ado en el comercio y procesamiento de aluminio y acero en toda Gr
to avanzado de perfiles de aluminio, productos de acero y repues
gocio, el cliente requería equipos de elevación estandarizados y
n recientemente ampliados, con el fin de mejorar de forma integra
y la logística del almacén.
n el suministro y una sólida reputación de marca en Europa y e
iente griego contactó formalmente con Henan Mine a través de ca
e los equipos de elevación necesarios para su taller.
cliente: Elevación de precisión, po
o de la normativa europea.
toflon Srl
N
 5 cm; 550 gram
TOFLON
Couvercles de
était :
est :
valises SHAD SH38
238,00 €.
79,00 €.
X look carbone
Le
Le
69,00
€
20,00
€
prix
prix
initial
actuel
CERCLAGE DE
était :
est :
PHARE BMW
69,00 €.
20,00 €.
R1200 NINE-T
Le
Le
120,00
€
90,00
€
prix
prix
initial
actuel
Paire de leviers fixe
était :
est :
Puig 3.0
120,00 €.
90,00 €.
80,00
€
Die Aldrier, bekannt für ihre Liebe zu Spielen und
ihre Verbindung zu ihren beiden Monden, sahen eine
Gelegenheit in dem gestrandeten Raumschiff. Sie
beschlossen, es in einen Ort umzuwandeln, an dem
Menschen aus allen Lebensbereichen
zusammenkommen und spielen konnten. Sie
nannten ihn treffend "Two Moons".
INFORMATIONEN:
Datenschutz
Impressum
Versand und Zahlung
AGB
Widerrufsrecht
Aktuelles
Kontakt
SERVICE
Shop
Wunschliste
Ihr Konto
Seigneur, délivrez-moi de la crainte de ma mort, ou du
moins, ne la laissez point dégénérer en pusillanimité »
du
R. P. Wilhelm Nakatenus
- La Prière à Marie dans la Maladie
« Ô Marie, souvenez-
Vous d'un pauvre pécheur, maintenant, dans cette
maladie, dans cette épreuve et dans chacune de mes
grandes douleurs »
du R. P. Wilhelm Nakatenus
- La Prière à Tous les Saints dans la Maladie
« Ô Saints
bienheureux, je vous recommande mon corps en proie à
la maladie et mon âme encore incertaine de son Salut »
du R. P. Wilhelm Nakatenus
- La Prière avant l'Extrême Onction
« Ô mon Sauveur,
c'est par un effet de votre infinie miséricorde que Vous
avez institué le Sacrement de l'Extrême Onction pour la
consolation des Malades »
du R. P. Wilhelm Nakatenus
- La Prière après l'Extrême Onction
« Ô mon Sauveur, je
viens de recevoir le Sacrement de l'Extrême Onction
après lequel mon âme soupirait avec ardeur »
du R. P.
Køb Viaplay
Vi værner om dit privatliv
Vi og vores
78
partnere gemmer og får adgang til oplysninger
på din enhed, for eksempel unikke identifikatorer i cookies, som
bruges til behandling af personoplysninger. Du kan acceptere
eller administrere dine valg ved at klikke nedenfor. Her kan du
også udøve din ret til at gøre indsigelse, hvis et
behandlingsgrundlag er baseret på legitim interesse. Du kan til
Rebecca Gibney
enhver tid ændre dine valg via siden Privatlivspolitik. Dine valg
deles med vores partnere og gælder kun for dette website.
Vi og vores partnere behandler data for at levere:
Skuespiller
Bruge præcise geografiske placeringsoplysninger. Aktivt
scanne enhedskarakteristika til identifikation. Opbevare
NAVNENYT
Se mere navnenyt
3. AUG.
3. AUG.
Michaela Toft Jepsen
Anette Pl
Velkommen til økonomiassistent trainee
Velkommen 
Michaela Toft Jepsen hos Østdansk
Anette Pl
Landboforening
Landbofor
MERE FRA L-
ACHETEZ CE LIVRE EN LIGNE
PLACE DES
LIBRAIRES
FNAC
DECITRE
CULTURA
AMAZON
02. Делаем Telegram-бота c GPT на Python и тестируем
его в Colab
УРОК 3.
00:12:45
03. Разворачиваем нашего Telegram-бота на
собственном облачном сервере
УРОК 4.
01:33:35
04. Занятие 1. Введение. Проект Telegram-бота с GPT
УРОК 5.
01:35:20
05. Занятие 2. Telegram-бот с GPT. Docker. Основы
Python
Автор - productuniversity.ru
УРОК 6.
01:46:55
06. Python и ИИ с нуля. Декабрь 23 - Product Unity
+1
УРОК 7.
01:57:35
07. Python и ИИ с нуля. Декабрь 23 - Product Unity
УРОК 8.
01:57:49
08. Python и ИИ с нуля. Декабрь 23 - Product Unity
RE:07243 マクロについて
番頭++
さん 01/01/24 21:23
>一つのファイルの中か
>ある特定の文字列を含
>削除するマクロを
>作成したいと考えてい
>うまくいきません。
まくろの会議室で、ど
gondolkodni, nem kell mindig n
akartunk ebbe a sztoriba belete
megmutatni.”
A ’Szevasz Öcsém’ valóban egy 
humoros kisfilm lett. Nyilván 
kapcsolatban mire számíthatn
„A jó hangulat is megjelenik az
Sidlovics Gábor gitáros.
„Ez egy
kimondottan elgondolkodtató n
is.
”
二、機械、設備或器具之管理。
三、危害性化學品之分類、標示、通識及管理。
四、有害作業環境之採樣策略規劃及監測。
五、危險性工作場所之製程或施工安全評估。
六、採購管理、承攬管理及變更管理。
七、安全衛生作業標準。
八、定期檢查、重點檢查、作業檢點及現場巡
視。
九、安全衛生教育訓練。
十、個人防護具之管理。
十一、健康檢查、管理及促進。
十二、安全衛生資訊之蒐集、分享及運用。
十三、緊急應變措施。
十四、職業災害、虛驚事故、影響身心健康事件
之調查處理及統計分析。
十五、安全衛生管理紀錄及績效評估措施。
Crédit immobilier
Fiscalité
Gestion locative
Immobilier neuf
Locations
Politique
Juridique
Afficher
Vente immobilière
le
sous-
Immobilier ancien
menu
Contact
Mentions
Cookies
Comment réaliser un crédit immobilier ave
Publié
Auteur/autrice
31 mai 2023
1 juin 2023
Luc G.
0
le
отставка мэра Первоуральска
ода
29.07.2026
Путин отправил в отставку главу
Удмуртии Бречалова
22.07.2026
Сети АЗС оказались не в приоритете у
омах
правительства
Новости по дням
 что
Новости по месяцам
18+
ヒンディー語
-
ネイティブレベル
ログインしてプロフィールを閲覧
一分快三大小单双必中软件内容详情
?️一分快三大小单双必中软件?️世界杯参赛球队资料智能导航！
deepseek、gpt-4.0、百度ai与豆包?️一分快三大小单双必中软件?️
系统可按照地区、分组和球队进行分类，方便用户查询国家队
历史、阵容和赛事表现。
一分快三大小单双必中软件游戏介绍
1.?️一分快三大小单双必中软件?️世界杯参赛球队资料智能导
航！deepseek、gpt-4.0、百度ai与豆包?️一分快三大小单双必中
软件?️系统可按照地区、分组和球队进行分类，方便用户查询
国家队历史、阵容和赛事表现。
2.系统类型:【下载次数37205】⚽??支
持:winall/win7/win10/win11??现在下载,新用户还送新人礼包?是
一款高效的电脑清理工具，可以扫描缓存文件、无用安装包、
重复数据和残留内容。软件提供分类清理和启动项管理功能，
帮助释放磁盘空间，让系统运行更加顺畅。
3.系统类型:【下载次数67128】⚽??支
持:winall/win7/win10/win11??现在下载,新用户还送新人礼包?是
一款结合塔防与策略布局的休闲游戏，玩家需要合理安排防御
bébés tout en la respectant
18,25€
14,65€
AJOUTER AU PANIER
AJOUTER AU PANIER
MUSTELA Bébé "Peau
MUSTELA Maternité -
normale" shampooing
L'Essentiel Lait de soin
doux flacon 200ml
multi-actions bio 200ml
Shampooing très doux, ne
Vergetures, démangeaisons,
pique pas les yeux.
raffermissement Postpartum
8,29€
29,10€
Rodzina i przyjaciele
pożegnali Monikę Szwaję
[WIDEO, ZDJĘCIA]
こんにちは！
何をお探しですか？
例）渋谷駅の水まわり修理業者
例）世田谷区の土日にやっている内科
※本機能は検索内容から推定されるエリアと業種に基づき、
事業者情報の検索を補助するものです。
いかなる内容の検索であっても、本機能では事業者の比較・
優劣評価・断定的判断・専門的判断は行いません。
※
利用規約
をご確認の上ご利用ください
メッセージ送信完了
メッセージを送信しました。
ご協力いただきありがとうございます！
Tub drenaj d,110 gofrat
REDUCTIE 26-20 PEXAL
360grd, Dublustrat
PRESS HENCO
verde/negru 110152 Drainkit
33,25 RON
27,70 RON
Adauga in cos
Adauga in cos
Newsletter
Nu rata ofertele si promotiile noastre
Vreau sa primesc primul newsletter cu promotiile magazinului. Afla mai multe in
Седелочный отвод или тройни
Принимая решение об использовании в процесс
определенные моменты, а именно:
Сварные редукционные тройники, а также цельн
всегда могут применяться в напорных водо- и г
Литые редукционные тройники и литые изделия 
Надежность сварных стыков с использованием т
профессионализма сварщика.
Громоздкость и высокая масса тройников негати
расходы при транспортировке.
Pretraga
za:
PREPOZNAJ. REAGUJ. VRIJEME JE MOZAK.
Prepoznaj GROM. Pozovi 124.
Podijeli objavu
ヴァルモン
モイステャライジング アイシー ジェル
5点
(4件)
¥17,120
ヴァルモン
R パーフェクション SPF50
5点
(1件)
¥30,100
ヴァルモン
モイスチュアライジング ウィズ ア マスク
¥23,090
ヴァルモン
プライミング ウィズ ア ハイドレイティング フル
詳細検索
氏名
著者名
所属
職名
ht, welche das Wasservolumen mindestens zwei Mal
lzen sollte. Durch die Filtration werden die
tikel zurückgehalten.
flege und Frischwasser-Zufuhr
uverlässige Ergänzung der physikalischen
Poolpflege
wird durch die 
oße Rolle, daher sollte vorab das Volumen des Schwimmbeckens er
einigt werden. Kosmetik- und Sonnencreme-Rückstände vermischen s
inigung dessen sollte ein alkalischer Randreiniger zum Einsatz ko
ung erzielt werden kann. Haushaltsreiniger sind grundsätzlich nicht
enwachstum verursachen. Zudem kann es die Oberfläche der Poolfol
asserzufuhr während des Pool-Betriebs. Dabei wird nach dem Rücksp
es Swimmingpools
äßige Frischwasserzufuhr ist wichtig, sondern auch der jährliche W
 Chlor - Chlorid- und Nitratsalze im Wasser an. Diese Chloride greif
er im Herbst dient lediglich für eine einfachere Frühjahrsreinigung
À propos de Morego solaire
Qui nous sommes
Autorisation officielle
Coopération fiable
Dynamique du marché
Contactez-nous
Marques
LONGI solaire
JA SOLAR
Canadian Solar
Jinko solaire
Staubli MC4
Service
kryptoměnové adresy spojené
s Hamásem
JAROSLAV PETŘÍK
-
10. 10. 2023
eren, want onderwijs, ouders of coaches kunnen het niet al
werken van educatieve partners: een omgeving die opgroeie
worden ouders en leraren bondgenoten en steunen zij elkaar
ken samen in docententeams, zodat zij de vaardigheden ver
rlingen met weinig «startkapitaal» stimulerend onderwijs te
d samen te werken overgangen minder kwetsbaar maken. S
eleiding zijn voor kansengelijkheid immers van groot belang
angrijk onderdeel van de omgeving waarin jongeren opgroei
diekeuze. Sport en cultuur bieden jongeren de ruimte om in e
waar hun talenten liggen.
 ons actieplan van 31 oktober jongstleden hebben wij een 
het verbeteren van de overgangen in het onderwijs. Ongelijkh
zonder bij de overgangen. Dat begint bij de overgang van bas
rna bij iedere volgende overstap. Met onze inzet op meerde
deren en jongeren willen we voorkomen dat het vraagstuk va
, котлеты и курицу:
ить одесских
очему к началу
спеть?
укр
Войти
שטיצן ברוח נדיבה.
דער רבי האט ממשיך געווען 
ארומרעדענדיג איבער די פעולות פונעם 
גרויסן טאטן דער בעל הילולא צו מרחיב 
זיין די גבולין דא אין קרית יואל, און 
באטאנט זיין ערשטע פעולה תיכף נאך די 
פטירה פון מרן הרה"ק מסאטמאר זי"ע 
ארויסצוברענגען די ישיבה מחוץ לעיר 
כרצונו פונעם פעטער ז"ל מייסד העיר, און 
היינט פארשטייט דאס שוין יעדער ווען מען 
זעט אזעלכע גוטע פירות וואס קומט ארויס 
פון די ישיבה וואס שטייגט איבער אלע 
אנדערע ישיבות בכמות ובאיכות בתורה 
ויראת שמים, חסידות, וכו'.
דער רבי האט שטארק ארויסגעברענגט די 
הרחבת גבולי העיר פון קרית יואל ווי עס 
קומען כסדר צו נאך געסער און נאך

+---+

WHAT TO WORK ON: Copy the entries above exactly, but only from the line holding "Menschen aus allen Lebensbereichen" through the line holding "c'est par un", both included.

TASK OUTPUT:
Menschen aus allen Lebensbereichen
zusammenkommen und spielen konnten. Sie
nannten ihn treffend "Two Moons".
INFORMATIONEN:
Datenschutz
Impressum
Versand und Zahlung
AGB
Widerrufsrecht
Aktuelles
Kontakt
SERVICE
Shop
Wunschliste
Ihr Konto
Seigneur, délivrez-moi de la crainte de ma mort, ou du
moins, ne la laissez point dégénérer en pusillanimité »
du
R. P. Wilhelm Nakatenus
- La Prière à Marie dans la Maladie
« Ô Marie, souvenez-
Vous d'un pauvre pécheur, maintenant, dans cette
maladie, dans cette épreuve et dans chacune de mes
grandes douleurs »
du R. P. Wilhelm Nakatenus
- La Prière à Tous les Saints dans la Maladie
« Ô Saints
bienheureux, je vous recommande mon corps en proie à
la maladie et mon âme encore incertaine de son Salut »
du R. P. Wilhelm Nakatenus
- La Prière avant l'Extrême Onction
« Ô mon Sauveur,
c'est par un effet de votre infinie miséricorde que Vous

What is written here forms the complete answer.